A LOOK AT SOUTH CAROLINA AND CLEMSON’S REMAINING DRAFT PROSPECTS …
** SOUTH CAROLINA
FS D.J. Swearinger, Round 2-3
WR Ace Sanders, Round 4
RB Marcus Lattimore, Round 4-5
OLB DeVonte Holloman, Round 4-5
DE Devin Taylor, Round 6-7
TE Justice Cunningham, Round 7 or free agent
C T.J. Johnson, Round 7 or free agent
RB Andre Ellington, Round 3
DE Malliciah Goodman, Round 5
FS Rashard Hall, Round 7 or free agent
C Dalton Freeman, Round 7 or free agent
WR Jaron Brown, Round 7 or free agent
(Projections from NFLDraftScout.com.)
Here are some more things that Houston Texans offensive coordinator Rick Dennison had to say Thursday about Clemson wide receiver DeAndre Hopkins, in a teleconference with Houston reporters …
“He’s a very physical receiver. He’s very strong, has very good ball skills. He catches the ball naturally. He has good run after catch, just a complete player for us.
“We had (receivers coach) Larry (Kirksey) check it out (the alleged hotel room trashing incident), and of course, the security people. We feel real comfortable about the kid and his background and everything that he’s done at Clemson. It has all been very, very positive.
“Especially last year, his route content was very large. He was productive, but he got better every year. Obviously last year was his best year. The thing, to us, that stuck out in our minds watching him, and the more you watched him, was he is very competitive. He’ll catch the ball in a crowd. It doesn’t matter to him. He can go up and get the ball. He competes and wears the DBs out. He’s physical and that’s what translates and that’s what we believe that we carry week-to-week; that’s what we ask our guys to do, to compete. He really fits that mold for us.
“He fits in with the group and we know he’ll compete. He’ll go out there with the rest of our guys and compete and get his chance to take his snaps and get his balls. He beat man coverage just by being physical. He has great length and great ball skills. He plays fast, has explosion in his routes. I think he’ll do a great job for us
“It didn’t look like anything was too big for him. When you look at his bowl game performance (last year), when the stage got bigger, he just kept playing bigger and bigger.

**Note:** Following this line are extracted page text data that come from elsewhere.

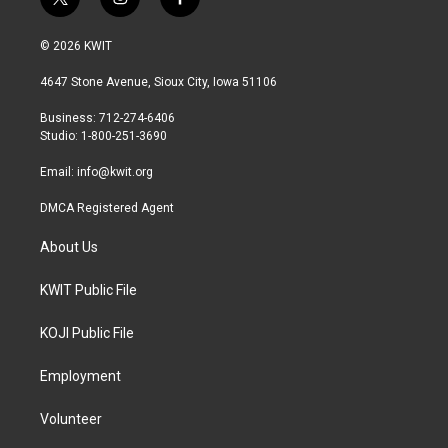
t
i
f
w
n
a
i
s
c
© 2026 KWIT
t
t
e
t
a
b
4647 Stone Avenue, Sioux City, Iowa 51106
e
g
o
r
r
o
Business: 712-274-6406
a
k
Studio: 1-800-251-3690
m
Email:
info@kwit.org
DMCA Registered Agent
About Us
KWIT Public File
KOJI Public File
Employment
Volunteer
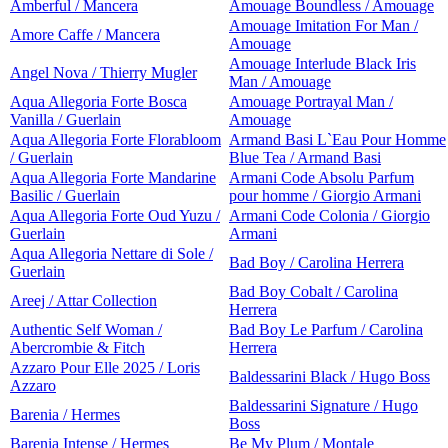
Amberful / Mancera
Amouage Boundless / Amouage
Amouage Imitation For Man /
Amore Caffe / Mancera
Amouage
Amouage Interlude Black Iris
Angel Nova / Thierry Mugler
Man / Amouage
Aqua Allegoria Forte Bosca
Amouage Portrayal Man /
Vanilla / Guerlain
Amouage
Aqua Allegoria Forte Florabloom
Armand Basi L`Eau Pour Homme
/ Guerlain
Blue Tea / Armand Basi
Aqua Allegoria Forte Mandarine
Armani Code Absolu Parfum
Basilic / Guerlain
pour homme / Giorgio Armani
Aqua Allegoria Forte Oud Yuzu /
Armani Code Colonia / Giorgio
Guerlain
Armani
Aqua Allegoria Nettare di Sole /
Bad Boy / Carolina Herrera
Guerlain
Bad Boy Cobalt / Carolina
Areej / Attar Collection
Herrera
Authentic Self Woman /
Bad Boy Le Parfum / Carolina
Abercrombie & Fitch
Herrera
Azzaro Pour Elle 2025 / Loris
Baldessarini Black / Hugo Boss
Azzaro
Baldessarini Signature / Hugo
Barenia / Hermes
Boss
Barenia Intense / Hermes
Be My Plum / Montale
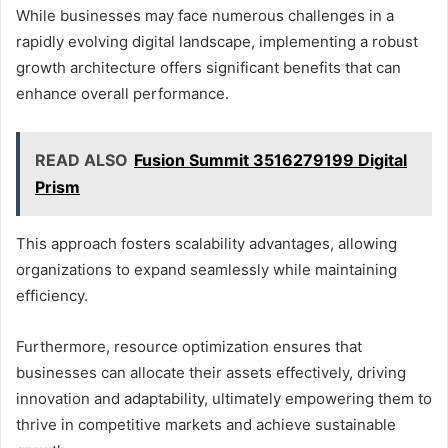
While businesses may face numerous challenges in a
rapidly evolving digital landscape, implementing a robust
growth architecture offers significant benefits that can
enhance overall performance.
READ ALSO
Fusion Summit 3516279199 Digital
Prism
This approach fosters scalability advantages, allowing
organizations to expand seamlessly while maintaining
efficiency.
Furthermore, resource optimization ensures that
businesses can allocate their assets effectively, driving
innovation and adaptability, ultimately empowering them to
thrive in competitive markets and achieve sustainable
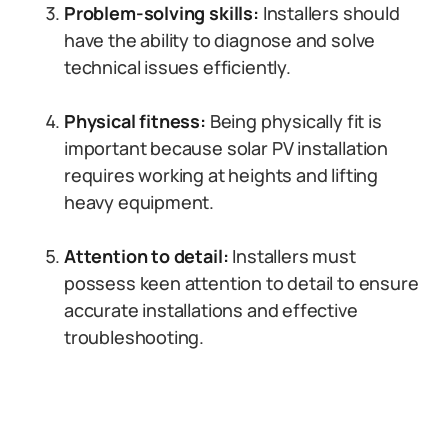
Problem-solving skills:
Installers should
have the ability to diagnose and solve
technical issues efficiently.
Physical fitness:
Being physically fit is
important because solar PV installation
requires working at heights and lifting
heavy equipment.
Attention to detail:
Installers must
possess keen attention to detail to ensure
accurate installations and effective
troubleshooting.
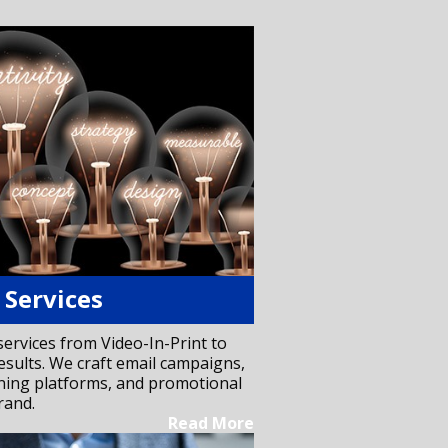
 Services
services from Video-In-Print to
esults. We craft email campaigns,
rning platforms, and promotional
rand.
Read More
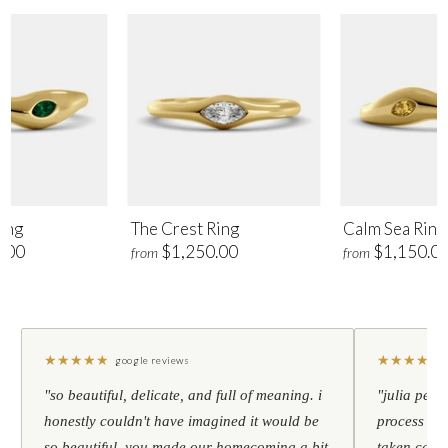
ing
The Crest Ring
Calm Sea Ring
.00
$1,250.00
$1,150.0
from
from
★
★
★
★
★
★
★
★
★
★
google reviews
"so beautiful, delicate, and full of meaning. i
"julia pers
honestly couldn't have imagined it would be
process to 
so beautiful. you made our homecoming a bit
taken care 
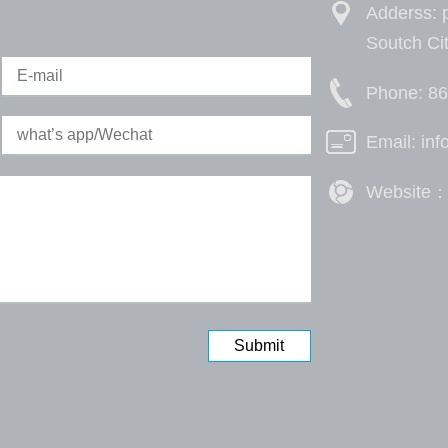
Adderss: p
Soutch Ci
Phone: 8
Email: in
Website：h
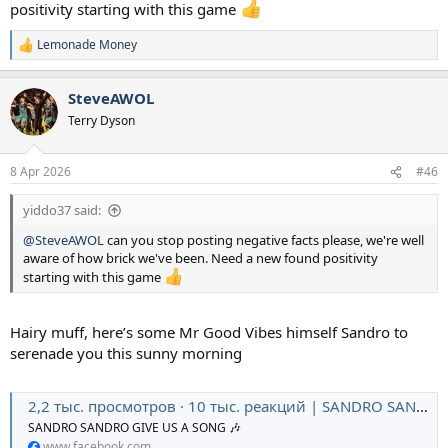
positivity starting with this game
Lemonade Money
R
e
a
SteveAWOL
c
t
Terry Dyson
i
o
n
8 Apr 2026
#46
s
:
yiddo37 said:
@SteveAWOL
can you stop posting negative facts please, we're well
aware of how brick we've been. Need a new found positivity
starting with this game
Hairy muff, here’s some Mr Good Vibes himself Sandro to
serenade you this sunny morning
2,2 тыс. просмотров · 10 тыс. реакций | SANDRO SANDRO GIVE US A SONG 🎶 | Tottenham Hotspur
SANDRO SANDRO GIVE US A SONG 🎶
www.facebook.com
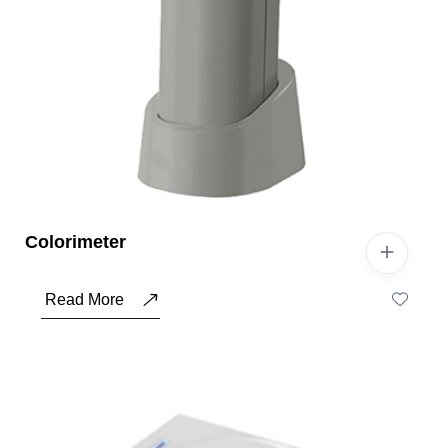
Colorimeter
Read More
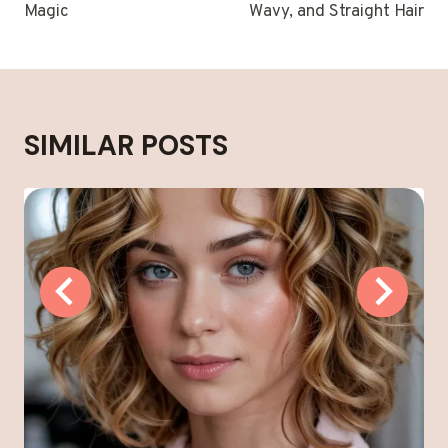
Magic
Wavy, and Straight Hair
SIMILAR POSTS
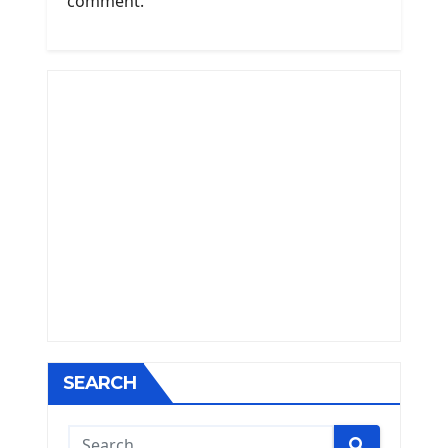
comment.
SEARCH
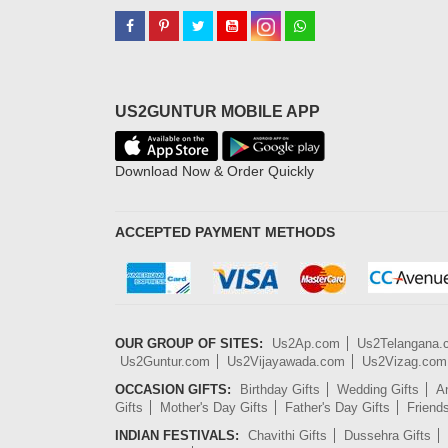
US2GUNTUR MOBILE APP
Download Now & Order Quickly
ACCEPTED PAYMENT METHODS
OUR GROUP OF SITES:
Us2Ap.com
Us2Telangana
Us2Guntur.com
Us2Vijayawada.com
Us2Vizag.com
OCCASION GIFTS:
Birthday Gifts
Wedding Gifts
An
Gifts
Mother's Day Gifts
Father's Day Gifts
Friend
INDIAN FESTIVALS:
Chavithi Gifts
Dussehra Gifts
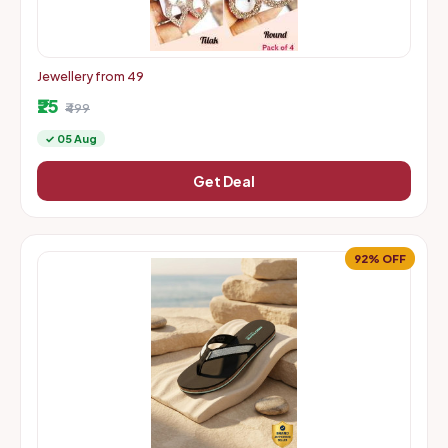
Jewellery from 49
₹25
₹499
✓ 05 Aug
Get Deal
92% OFF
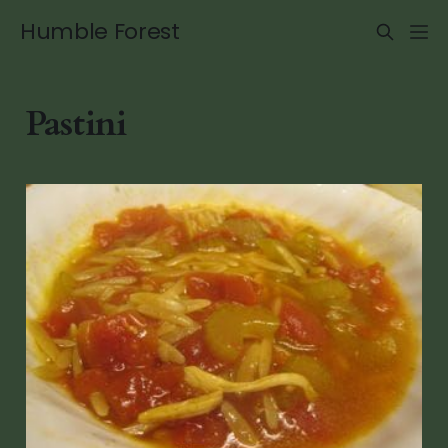
Humble Forest
Pastini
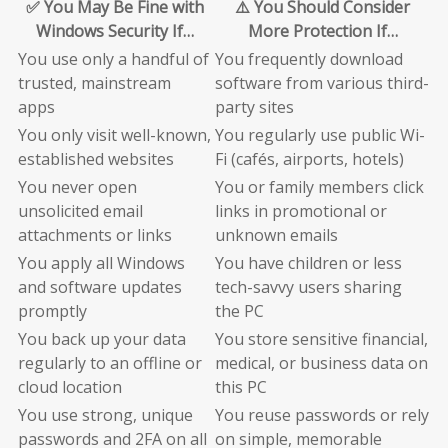
✅ You May Be Fine with
⚠️ You Should Consider
Windows Security If…
More Protection If…
You use only a handful of
You frequently download
trusted, mainstream
software from various third-
apps
party sites
You only visit well-known,
You regularly use public Wi-
established websites
Fi (cafés, airports, hotels)
You never open
You or family members click
unsolicited email
links in promotional or
attachments or links
unknown emails
You apply all Windows
You have children or less
and software updates
tech-savvy users sharing
promptly
the PC
You back up your data
You store sensitive financial,
regularly to an offline or
medical, or business data on
cloud location
this PC
You use strong, unique
You reuse passwords or rely
passwords and 2FA on all
on simple, memorable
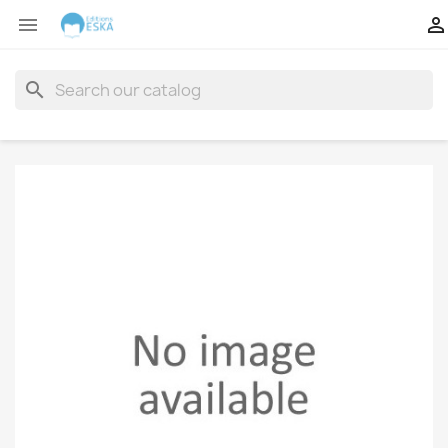


search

“I had a guy that was texting me Roddy White from Atlanta (as a comparison), thought he played a lot like him. To me, he goes out there and ‘I want the ball’ and he’s going to catch the ball when it gets in his zip code. That’s the thing that I like about him.
“He’s fast enough to win. If it’s a contested ball, we feel like he’s going to come down with it. His length is great, long arms. He can be covered and still catch the ball.
“He’s a big man. Obviously you guys know that he played basketball early on at Clemson which is a pretty good feat also. He’s gained some weight and so now he’s at 214. When DBs went up to press him, whether it be run or pass, they had a problem. That’s what I saw. They were getting thrown around and he did a really nice job. You can see his strength on film.”
And here are the highlights of Hopkins’ teleconference with Houston scribes …
“It’s going to be an honor (playing with Andre Johnson). It’s going to be great learning from a veteran.”
When asked if he felt like he had a chance to start, he said, “Yeah, without a doubt I feel like I do.”
Being physical, he said, is “natural to me, I feel like. I played defense in high school. When the ball is in the air I feel like it’s mine. No matter who it is or the situation, I feel like I have to come down with the ball or at least knock it away. I’m always trying to get a hand on the ball, and I have a pretty good vertical. I’m able to get the ball at the high point.
“I don’t really feel like I compare to anybody. I feel like I’m a unique player. I feel like I’m my own. I feel like I have some different things to bring.
“I feel like we (Hopkins and Johnson) have the same mentality. When the ball is in the air, it’s ours. He plays with a great mentality, a competitive side that everybody should play with. He’s a guy that I’ve looked up to since he’s been in the NFL.”